We are seeking a highly skilled Modern Data & AI professional with hands-on experience across cloud data platforms, advanced data engineering, AI/ML frameworks, GenAI ecosystems, and presales activities. The candidate will design, build, and present scalable data and AI solutions to clients, supporting enterprise digital transformation initiatives.
Presales & Solutioning
Engage with clients to understand business requirements and translate them into technical solutions.
Conduct solution workshops, technical demos, and POCs showcasing capabilities in Modern Data Platforms, AI/ML, and GenAI.
Support proposal development, RFP responses, and commercial discussions with stakeholders.
Provide guidance on architecture, feasibility, and technology adoption strategies.
Modern Data Platforms
Design and implement solutions on Databricks, Snowflake, Cloudera CDP, Microsoft Fabric, and Google BigQuery.
Develop Lakehouse and distributed data systems with high performance and reliability.
Data Engineering
Build robust data pipelines using Spark, Airflow, Delta Lake, Kafka, and DBT.
Ensure data quality, observability, and reliability in production workflows.
Data Governance & Catalog
Implement enterprise governance frameworks leveraging Informatica, Microsoft Purview, Collibra, Unity Catalog, and Alation.
Establish policies for metadata management, lineage, data quality, and compliance.
MLOps & AI Engineering
Operationalize ML pipelines using MLflow, Kubeflow, Amazon SageMaker, and Azure ML.
Automate model training, deployment, registry, and monitoring within scalable CI/CD workflows.
ML & AI Algorithms
Develop AI models including Neural Networks, Classical ML algorithms, Transformers, NLP, Computer Vision, and Recommendation Systems.
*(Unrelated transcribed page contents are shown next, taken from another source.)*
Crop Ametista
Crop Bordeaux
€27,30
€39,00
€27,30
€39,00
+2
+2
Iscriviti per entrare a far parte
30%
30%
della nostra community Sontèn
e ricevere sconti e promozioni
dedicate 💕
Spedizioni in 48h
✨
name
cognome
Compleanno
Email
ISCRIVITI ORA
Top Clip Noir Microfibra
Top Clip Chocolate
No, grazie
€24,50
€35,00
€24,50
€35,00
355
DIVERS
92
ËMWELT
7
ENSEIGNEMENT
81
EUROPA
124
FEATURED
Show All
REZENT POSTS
Optimize model performance for enterprise-grade use cases.
GenAI Platforms
Build solutions using Azure OpenAI / Foundry, AWS Bedrock, and Vertex AI.
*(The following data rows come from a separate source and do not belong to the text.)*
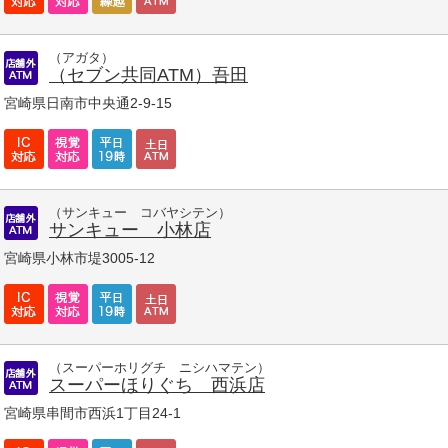
（アガタ）
（セブン共同ATM）吾田
宮崎県日南市中央通2-9-15
（サンキュー コバヤシテン）
サンキュー 小林店
宮崎県小林市堤3005-12
（スーパーホリグチ ニシハマテン）
スーパーほりぐち 西浜店
宮崎県串間市西浜1丁目24-1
Implement prompt engineering, fine-tuning, RAG pipelines, and AI agent workflows.
Agentic AI Development
Design autonomous agent systems using LangChain, CrewAI, AutoGen, LlamaIndex, MCP, and A2A.
Integrate multi-agent orchestration and tool calling capabilities for enterprise automation.
RAG & Vector Database Development
Implement Retrieval-Augmented Generation (RAG) systems using Pinecone, Weaviate, Redis Vector, and Milvus.
Build semantic search, embedding pipelines, and vector store integrations.
Data Architecture
Define and implement enterprise architectures such as Data Mesh, Data Fabric, and Lakehouse.
Drive architectural governance, best practices, and capability roadmaps.
Industry Use Cases
Deliver solutions for Fraud Detection, Customer 360, Document AI, Predictive Analytics, and other industry-specific AI initiatives.
Hands-on engineering experience in modern cloud data platforms and AI/ML frameworks.
Experience delivering end-to-end Data & AI solutions in production.
Proven presales experience: solution design, demos, POCs, RFP/RFI responses.
Strong understanding of distributed systems, MLOps, GenAI, and enterprise data governance.
Ability to communicate with senior stakeholders and translate business problems into scalable technical solutions.